Retour sur la période classique de Stevie Wonder.
Sous contrat avec la mythique maison de disques Tamla depuis ses onze ans avant même qu’elle soit rebaptisée Motown Records en 1960, Stevie Wonder vient de fêter ses 21 ans en 1971. Son contrat prend fin et il veut davantage ! Plus d’argent et plus d’indépendance. L’époque « Little Stevie », son premier nom de scène, avec lequel il enregistrait les textes transmis par les auteurs de la Motown doit désormais définitivement appartenir au passé.
Soucieux de ne pas perdre l’un de ses plus grands talents, Berry Gordy, fondateur de la Motown s’aligne, l’avenir lui donnera raison…
Stevie Wonder s’éloigne alors des studios de Détroit sans pour autant s’isoler complètement.

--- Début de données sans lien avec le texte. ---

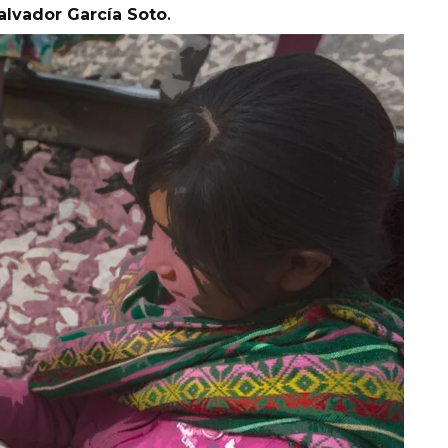
alvador García Soto
.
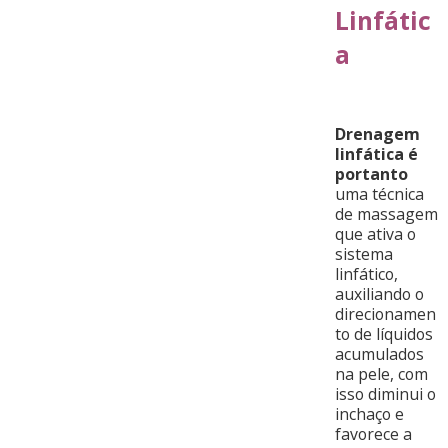
Linfátic
a
Drenagem
linfática é
portanto
uma técnica
de massagem
que ativa o
sistema
linfático,
auxiliando o
direcionamen
to de líquidos
acumulados
na pele, com
isso diminui o
inchaço e
favorece a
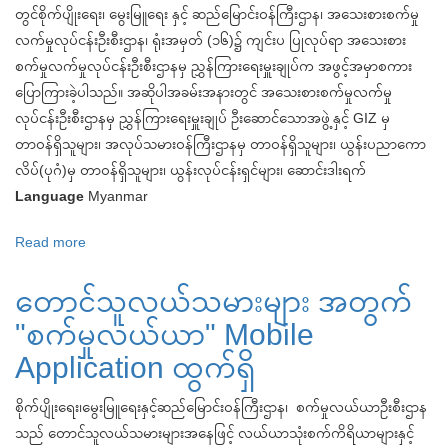
တွင်စိုက်ပျိုးရေး၊ မွေးမြူရေး နှင့် ဆည်မြောင်းဝန်ကြီးဌာန၊ အသေးစားစက်မှု
လက်မှုလုပ်ငန်းဦးစီးဌာန၊ ရုံးအမှတ် (၁၆)၌ ကျင်းပ ပြုလုပ်ရာ အသေးစား
စက်မှုလက်မှုလုပ်ငန်းဦးစီးဌာနမှ ညွှန်ကြားရေးမှူးချုပ်က အဖွင့်အမှာစကား
ပြောကြားခဲ့ပါသည်။ အဆိုပါအခမ်းအနားတွင် အသေးစားစက်မှုလက်မှု
လုပ်ငန်းဦးစီးဌာနမှ ညွှန်ကြားရေးမှူးချုပ် ဦးဆောင်သောအဖွဲ့နှင့် GIZ မှ
တာဝန်ရှိသူများ၊ အလုပ်သမားဝန်ကြီးဌာနမှ တာဝန်ရှိသူများ၊ ယွန်းပညာကော
လိပ်(ပုဂံ)မှ တာဝန်ရှိသူများ၊ ယွန်းလုပ်ငန်းရှင်များ၊ ဆောင်းဒါးရက်
Language
Myanmar
Read more
about
Technical
တောင်သူလယ်သမားများ အတွက်
Expert
Review
"စက်မှုလယ်ယာ" Mobile
Meeting
Application ထွက်ရှိ
ကျင်းပ
စိုက်ပျိုးရေး၊မွေးမြူရေးနှင့်ဆည်မြောင်းဝန်ကြီးဌာန၊ စက်မှုလယ်ယာဦးစီးဌာန
သည် တောင်သူလယ်သမားများအနေဖြင့် လယ်ယာသုံးစက်ကိရိယာများနှင့်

En effet, il va s’associer avec deux pionniers de la musique électronique, Robert Margouleff et Malcolm Cecil. Ces deux musiciens expérimentaux, parmi les premiers à explorer les possibilités infinies offertes par les synthétiseurs et notamment les modèles ARP et Moog, à partir desquels ils construisent le premier orchestre de synthétiseurs, vont révolutionner la musique du prodige de la Motown. Ensemble, ils cosigneront ses 4 albums suivants.
Jour et nuit, pendant des mois, le trio s’enferme dans cet « home studio » avec l’objectif de composer encore et encore.
Sous la supervision de Margouleff et Cecil, Stevie Wonder enregistre la grande majorité des instruments lui-même, en plus des textes personnels qu’il attendait de pouvoir mettre en musique depuis des années.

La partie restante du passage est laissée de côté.